- PROMPT
Copy every line from the records below that carries the word "Speicher".
===== WORKING DATA =====
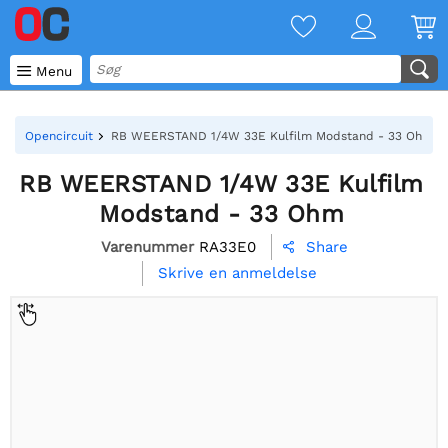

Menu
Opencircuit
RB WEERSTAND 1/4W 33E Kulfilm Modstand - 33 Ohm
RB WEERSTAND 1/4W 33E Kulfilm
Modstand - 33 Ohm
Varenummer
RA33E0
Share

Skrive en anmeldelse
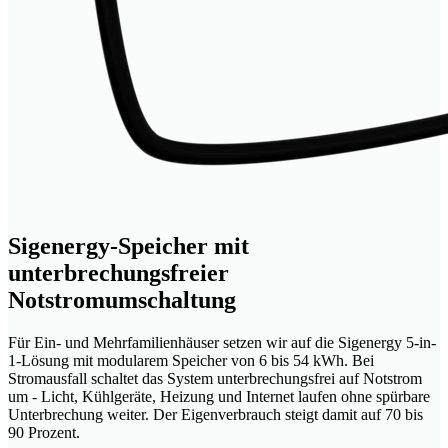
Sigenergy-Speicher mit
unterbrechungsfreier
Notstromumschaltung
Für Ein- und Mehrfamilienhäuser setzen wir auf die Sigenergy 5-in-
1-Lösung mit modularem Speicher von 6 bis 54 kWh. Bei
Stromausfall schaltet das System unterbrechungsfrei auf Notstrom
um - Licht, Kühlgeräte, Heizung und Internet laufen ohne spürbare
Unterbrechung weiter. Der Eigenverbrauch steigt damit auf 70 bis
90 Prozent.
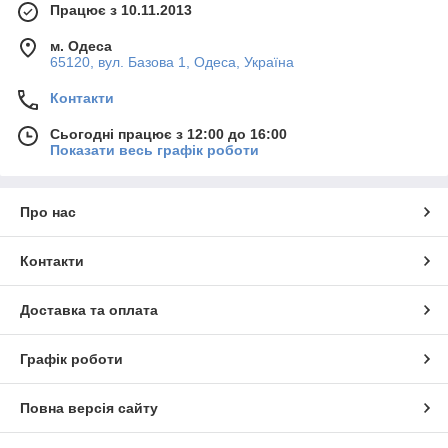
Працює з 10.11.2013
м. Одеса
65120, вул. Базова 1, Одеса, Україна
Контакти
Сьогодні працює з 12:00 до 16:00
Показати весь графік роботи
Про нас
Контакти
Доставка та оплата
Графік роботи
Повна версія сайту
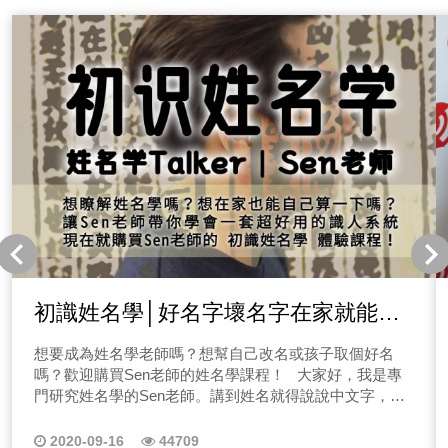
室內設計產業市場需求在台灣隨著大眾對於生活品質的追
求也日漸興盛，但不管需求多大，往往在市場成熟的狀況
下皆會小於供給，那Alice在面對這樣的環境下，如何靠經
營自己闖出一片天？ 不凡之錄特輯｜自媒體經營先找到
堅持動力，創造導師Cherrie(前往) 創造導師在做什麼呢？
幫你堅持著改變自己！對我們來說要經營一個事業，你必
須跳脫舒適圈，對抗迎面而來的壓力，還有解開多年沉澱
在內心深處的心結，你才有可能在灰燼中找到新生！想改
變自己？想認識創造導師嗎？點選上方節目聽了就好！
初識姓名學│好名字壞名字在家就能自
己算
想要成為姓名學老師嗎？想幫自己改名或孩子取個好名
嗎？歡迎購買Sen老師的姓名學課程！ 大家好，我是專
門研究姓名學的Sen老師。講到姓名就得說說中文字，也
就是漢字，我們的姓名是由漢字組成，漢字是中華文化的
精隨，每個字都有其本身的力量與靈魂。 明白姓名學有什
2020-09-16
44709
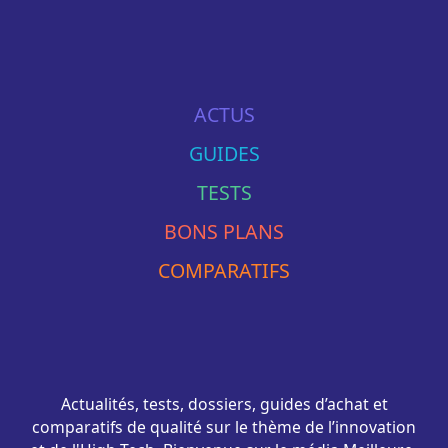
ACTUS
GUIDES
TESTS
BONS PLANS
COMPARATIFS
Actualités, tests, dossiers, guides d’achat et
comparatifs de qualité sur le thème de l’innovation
=====
===== WORKING DATA =====
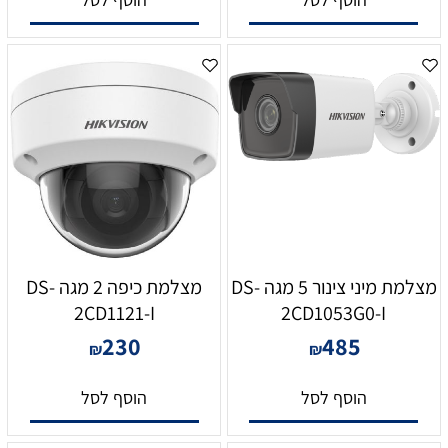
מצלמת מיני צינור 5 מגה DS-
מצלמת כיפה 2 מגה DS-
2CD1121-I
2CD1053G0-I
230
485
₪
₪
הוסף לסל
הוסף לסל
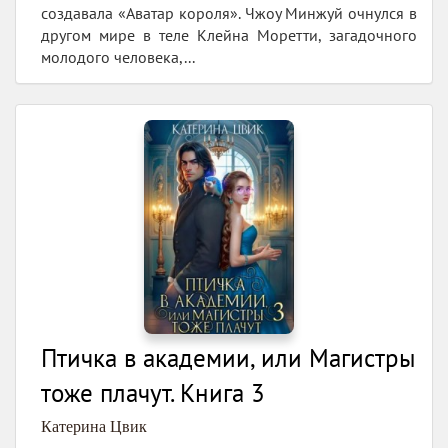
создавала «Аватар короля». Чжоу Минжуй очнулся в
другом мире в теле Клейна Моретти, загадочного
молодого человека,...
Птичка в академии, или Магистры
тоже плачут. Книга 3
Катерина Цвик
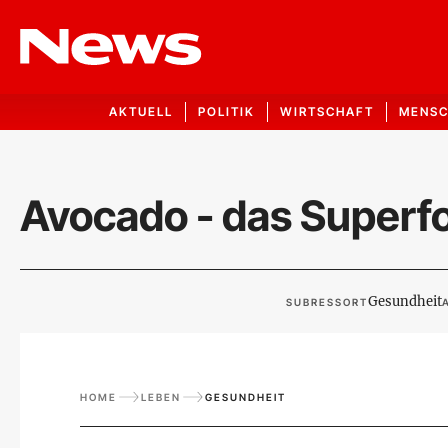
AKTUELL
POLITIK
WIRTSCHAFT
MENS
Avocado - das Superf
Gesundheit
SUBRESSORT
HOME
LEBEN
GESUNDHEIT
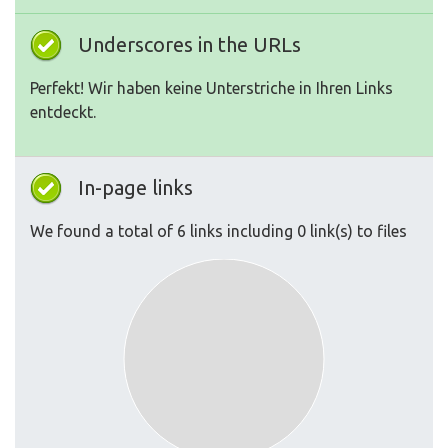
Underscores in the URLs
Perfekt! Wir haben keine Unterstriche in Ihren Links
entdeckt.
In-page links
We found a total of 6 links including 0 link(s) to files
=====
===== WORKING DATA =====
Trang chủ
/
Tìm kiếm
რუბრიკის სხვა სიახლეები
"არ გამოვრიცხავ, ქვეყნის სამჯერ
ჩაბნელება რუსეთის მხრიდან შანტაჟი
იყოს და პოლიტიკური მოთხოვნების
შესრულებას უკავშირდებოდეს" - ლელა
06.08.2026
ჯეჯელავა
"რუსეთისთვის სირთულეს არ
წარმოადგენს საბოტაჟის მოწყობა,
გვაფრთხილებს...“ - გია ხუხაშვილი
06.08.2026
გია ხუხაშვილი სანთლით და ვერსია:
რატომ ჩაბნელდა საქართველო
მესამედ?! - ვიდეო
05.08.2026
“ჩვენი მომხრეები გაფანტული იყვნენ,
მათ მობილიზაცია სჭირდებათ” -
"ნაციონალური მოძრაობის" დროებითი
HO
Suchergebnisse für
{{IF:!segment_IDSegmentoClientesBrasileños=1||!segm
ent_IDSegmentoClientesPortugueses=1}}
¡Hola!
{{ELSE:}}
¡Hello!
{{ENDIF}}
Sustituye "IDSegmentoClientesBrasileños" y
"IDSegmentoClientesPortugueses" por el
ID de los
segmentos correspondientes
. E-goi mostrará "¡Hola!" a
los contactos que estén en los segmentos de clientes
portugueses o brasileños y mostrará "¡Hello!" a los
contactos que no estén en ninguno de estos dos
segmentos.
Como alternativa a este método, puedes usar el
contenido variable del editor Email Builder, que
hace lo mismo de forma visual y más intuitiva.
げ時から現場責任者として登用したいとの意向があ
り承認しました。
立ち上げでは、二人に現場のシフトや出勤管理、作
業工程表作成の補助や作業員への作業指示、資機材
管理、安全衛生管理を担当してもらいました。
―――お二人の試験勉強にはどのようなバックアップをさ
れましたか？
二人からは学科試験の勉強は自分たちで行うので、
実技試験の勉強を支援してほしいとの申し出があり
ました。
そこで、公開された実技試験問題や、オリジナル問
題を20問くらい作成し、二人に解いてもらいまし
=====
- RESULT OF THE EXERCISE
Sigenergy-Speicher mit
1-Lösung mit modularem Speicher von 6 bis 54 kWh. Bei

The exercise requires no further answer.